Point to the fact him and me have still became close friends as he said. He texted and called me today after just 4 days of break up. We talked saying how we were doing and stuff. It was great. He said he'll call me after he finished his college test. After, 8 hours. He didn't call me. Yet again. This issuie is a little bit different now.
I called him which I know I defientely shouldn't of. Then I hung up which is strange because, he ALWAYS picks up his phone and calls me after if I missed called him. If he ignored my call or if he got annoyed why would he phone me in the first place.. More space probably.. If someone were to answer ''give it up'' my words on this is not expressive enough then through action.

talaniman
Mar 19, 2008, 12:08 PM
Do you expect to get him back? Can you just be friends, while he dates others?

sarah_s
Mar 19, 2008, 12:25 PM
I might be a pest we are still friends so, it's not like I'm determind to get him back because, I respect his decision. Like I said, he's not interesting in a relationship including dating others as because, he wants to have space on his own (doesn't include friends & family obviously) and you probably might me thinking even we are still friends he still wants his space from me cos' I was the relationship but, that's not different till' he called me which was his decision and not mine.

sarah_s
Mar 20, 2008, 12:14 PM
The question(s) doesn't matter now as I'm still close with my ex and we still very much love each other. Of course, I'm still giving his space.

talaniman
Mar 20, 2008, 09:00 PM
The question(s) doesn't matter now as I'm still close with my ex and we still very much love each other. Of course, I'm still giving his space.

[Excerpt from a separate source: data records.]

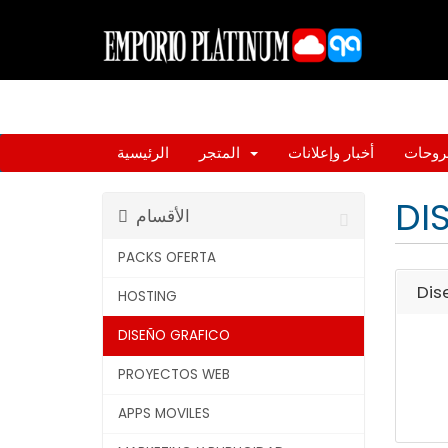
روحات
أخبار وإعلانات
المتجر
الرئيسية
DI
الأقسام
PACKS OFERTA
Dis
HOSTING
DISEÑO GRAFICO
PROYECTOS WEB
APPS MOVILES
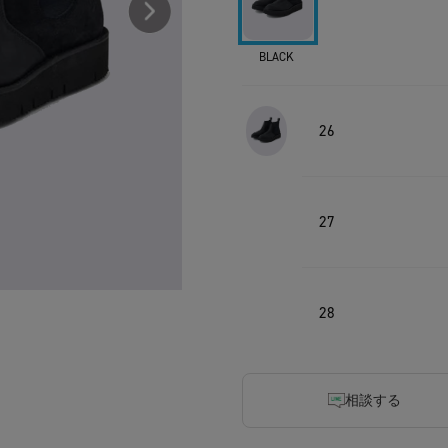
BLACK
26
27
28
相談する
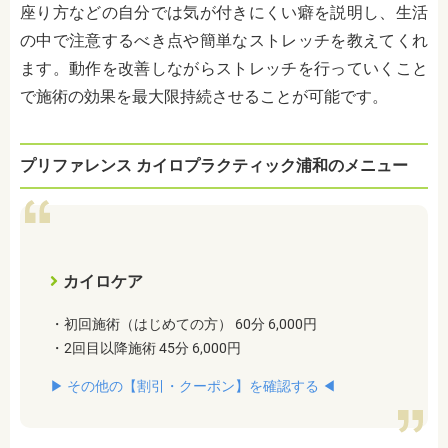
座り方などの自分では気が付きにくい癖を説明し、生活
の中で注意するべき点や簡単なストレッチを教えてくれ
ます。動作を改善しながらストレッチを行っていくこと
で施術の効果を最大限持続させることが可能です。
プリファレンス カイロプラクティック浦和のメニュー
カイロケア
・初回施術（はじめての方） 60分 6,000円
・2回目以降施術 45分 6,000円
▶︎ その他の【割引・クーポン】を確認する ◀︎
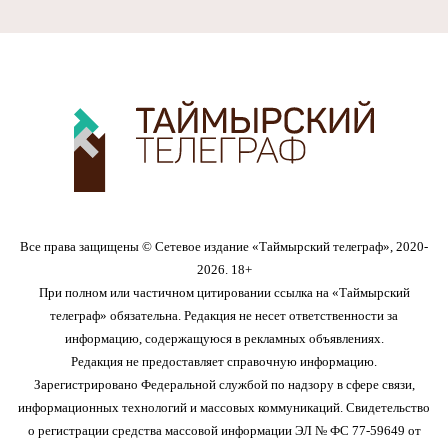
Все права защищены © Сетевое издание «Таймырский телеграф», 2020-
2026. 18+
При полном или частичном цитировании ссылка на «Таймырский
телеграф» обязательна. Редакция не несет ответственности за
информацию, содержащуюся в рекламных объявлениях.
Редакция не предоставляет справочную информацию.
Зарегистрировано Федеральной службой по надзору в сфере связи,
информационных технологий и массовых коммуникаций. Свидетельство
о регистрации средства массовой информации ЭЛ № ФС 77-59649 от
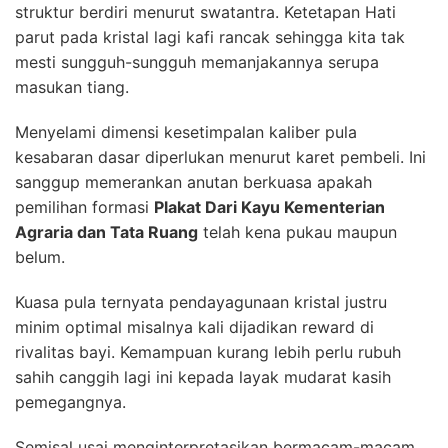
struktur berdiri menurut swatantra. Ketetapan Hati
parut pada kristal lagi kafi rancak sehingga kita tak
mesti sungguh-sungguh memanjakannya serupa
masukan tiang.
Menyelami dimensi kesetimpalan kaliber pula
kesabaran dasar diperlukan menurut karet pembeli. Ini
sanggup memerankan anutan berkuasa apakah
pemilihan formasi
Plakat Dari Kayu Kementerian
Agraria dan Tata Ruang
telah kena pukau maupun
belum.
Kuasa pula ternyata pendayagunaan kristal justru
minim optimal misalnya kali dijadikan reward di
rivalitas bayi. Kemampuan kurang lebih perlu rubuh
sahih canggih lagi ini kepada layak mudarat kasih
pemegangnya.
Semisal usai menginterpretasikan bermacam-macam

Not enough in love for a relationship.

sarah_s
Mar 21, 2008, 04:28 AM
Not enough in love for a relationship.

I can see where your going through. It's not a game for us you have to be quite immature if you expected more into that. Although, it doesn't concern me as the relationship doesn't involve automatic one on one as we rely much more then I thinking about relationships. I admit I enjoy my space too.